WHAT YOU WILL DO -> For the entries below, the expected answer is the line with "E-mail адресата", the line with "Perawatan dan", and every line between them, exactly as written, and nothing more.

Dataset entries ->
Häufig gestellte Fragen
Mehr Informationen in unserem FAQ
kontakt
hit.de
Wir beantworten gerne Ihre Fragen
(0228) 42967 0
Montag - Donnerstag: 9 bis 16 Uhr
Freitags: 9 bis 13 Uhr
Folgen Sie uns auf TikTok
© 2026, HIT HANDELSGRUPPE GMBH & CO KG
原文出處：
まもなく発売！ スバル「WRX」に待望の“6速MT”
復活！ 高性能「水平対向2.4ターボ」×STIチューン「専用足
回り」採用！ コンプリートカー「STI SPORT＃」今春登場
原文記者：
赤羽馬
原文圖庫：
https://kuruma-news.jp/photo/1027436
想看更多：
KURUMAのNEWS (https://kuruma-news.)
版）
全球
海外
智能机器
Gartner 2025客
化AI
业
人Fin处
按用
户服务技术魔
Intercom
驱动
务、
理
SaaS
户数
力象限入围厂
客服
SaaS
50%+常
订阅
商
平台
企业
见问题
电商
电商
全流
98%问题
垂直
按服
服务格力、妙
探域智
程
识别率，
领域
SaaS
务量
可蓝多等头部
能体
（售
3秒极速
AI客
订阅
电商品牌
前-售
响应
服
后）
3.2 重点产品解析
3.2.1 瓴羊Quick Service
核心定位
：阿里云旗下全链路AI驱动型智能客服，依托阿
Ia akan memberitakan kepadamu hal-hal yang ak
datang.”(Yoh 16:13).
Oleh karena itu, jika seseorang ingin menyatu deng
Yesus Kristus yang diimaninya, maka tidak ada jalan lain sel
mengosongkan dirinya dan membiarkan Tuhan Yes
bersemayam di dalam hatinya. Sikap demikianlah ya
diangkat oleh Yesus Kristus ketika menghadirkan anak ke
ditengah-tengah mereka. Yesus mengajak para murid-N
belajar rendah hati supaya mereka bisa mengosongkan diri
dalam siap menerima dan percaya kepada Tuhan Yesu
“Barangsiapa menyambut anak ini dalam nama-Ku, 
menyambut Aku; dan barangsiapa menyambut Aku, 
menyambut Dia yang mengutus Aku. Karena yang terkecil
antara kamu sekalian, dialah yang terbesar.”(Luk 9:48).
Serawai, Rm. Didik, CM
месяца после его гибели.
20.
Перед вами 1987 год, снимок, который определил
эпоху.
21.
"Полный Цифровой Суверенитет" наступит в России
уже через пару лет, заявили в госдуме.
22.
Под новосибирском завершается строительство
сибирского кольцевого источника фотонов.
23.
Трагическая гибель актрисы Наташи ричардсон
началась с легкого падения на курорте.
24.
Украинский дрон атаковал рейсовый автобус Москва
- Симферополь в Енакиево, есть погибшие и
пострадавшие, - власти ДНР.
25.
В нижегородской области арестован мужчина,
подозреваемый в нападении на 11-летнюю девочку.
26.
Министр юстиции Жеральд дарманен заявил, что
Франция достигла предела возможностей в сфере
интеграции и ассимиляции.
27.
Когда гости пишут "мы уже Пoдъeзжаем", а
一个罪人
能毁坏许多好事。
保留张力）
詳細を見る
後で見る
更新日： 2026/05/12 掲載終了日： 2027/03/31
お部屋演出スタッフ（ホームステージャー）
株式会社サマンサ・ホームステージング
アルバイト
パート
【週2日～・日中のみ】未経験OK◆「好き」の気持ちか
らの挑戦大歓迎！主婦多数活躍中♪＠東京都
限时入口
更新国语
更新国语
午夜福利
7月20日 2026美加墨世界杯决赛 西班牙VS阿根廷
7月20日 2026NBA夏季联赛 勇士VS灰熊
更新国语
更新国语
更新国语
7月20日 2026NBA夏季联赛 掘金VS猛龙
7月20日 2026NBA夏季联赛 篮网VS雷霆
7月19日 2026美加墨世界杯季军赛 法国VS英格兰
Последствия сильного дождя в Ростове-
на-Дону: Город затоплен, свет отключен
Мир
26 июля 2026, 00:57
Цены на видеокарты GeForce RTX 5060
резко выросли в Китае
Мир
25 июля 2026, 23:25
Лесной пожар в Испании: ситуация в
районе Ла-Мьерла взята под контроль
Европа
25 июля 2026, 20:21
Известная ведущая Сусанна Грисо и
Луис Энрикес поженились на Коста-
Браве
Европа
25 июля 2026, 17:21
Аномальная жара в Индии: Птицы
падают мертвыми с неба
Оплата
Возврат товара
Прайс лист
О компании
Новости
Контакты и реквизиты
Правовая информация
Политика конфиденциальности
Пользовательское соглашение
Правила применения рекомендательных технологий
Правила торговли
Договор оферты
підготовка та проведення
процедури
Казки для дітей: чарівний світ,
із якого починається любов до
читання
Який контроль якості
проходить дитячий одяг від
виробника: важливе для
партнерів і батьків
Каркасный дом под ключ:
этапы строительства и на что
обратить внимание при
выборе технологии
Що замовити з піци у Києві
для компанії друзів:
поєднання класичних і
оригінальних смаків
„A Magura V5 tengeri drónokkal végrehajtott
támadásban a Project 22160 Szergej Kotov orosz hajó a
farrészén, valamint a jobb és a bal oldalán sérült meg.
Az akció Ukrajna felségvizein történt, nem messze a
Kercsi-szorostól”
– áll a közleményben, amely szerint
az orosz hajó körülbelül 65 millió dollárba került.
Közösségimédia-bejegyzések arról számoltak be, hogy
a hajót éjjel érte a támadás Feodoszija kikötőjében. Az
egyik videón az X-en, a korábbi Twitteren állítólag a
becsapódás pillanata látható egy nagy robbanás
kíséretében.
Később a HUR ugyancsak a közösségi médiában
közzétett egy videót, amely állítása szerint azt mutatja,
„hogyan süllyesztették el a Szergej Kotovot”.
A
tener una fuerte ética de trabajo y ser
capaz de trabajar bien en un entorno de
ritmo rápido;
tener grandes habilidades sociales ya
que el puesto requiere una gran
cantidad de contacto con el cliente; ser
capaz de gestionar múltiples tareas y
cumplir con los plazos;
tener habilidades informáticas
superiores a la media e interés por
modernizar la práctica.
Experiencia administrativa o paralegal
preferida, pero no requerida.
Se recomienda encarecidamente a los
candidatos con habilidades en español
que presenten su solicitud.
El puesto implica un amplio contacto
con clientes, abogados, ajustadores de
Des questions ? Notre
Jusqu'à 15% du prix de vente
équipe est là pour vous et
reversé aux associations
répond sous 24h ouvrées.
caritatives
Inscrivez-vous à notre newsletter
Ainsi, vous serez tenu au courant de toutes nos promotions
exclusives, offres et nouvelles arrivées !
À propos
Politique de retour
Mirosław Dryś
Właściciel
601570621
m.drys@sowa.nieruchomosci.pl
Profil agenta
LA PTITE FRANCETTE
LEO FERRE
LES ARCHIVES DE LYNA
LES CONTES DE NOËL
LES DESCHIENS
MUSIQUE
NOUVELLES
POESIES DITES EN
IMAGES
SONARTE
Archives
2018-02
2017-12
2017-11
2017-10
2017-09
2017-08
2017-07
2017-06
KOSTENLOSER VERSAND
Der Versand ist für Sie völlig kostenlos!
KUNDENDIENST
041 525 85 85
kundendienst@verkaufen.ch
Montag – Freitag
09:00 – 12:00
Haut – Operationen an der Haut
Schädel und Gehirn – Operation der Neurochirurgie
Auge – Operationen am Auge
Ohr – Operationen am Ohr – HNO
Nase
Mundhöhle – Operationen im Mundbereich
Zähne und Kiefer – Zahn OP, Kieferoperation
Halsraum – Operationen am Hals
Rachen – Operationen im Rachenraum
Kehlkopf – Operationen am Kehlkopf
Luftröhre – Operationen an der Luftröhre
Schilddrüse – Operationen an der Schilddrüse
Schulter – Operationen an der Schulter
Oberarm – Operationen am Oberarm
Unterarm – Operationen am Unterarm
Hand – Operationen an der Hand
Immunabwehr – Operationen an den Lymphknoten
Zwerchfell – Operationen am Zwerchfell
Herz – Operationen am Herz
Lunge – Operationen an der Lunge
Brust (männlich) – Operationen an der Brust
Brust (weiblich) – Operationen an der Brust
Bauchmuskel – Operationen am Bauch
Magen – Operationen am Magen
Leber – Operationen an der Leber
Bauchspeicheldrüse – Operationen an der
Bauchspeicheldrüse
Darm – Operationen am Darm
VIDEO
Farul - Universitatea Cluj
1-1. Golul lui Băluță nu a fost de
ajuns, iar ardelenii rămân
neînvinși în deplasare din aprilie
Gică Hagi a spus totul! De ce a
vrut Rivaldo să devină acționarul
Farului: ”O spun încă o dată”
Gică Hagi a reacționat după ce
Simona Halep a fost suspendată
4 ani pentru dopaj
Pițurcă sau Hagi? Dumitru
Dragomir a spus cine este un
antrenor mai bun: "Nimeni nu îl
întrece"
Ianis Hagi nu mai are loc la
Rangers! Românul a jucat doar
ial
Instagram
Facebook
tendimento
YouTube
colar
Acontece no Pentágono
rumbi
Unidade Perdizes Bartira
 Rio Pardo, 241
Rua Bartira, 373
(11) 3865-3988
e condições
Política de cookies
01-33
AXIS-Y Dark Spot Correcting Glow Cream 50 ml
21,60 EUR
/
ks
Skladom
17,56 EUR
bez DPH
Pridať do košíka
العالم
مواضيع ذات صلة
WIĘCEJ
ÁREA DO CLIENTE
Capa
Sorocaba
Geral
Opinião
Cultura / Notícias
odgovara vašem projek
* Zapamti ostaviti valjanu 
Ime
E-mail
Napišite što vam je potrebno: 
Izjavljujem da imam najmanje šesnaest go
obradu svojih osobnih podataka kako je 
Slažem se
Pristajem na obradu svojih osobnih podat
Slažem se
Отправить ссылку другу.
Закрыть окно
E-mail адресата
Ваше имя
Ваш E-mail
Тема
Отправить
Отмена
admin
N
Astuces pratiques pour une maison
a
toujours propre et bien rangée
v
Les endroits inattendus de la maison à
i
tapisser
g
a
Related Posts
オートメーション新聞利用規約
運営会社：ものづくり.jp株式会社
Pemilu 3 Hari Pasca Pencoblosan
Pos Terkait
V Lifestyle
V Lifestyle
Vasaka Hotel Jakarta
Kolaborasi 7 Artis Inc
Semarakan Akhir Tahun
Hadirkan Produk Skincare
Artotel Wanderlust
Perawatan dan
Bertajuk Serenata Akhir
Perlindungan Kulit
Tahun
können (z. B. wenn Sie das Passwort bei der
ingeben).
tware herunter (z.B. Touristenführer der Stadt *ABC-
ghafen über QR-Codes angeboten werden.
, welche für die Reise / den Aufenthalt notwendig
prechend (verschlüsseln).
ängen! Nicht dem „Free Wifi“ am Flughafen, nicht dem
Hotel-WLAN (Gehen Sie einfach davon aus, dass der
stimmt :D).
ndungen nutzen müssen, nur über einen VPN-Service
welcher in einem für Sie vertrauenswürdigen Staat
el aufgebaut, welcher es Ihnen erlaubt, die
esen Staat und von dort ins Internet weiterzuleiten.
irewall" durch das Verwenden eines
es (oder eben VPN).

TASK SOLUTION ->
E-mail адресата
Ваше имя
Ваш E-mail
Тема
Отправить
Отмена
admin
N
Astuces pratiques pour une maison
a
toujours propre et bien rangée
v
Les endroits inattendus de la maison à
i
tapisser
g
a
Related Posts
オートメーション新聞利用規約
運営会社：ものづくり.jp株式会社
Pemilu 3 Hari Pasca Pencoblosan
Pos Terkait
V Lifestyle
V Lifestyle
Vasaka Hotel Jakarta
Kolaborasi 7 Artis Inc
Semarakan Akhir Tahun
Hadirkan Produk Skincare
Artotel Wanderlust
Perawatan dan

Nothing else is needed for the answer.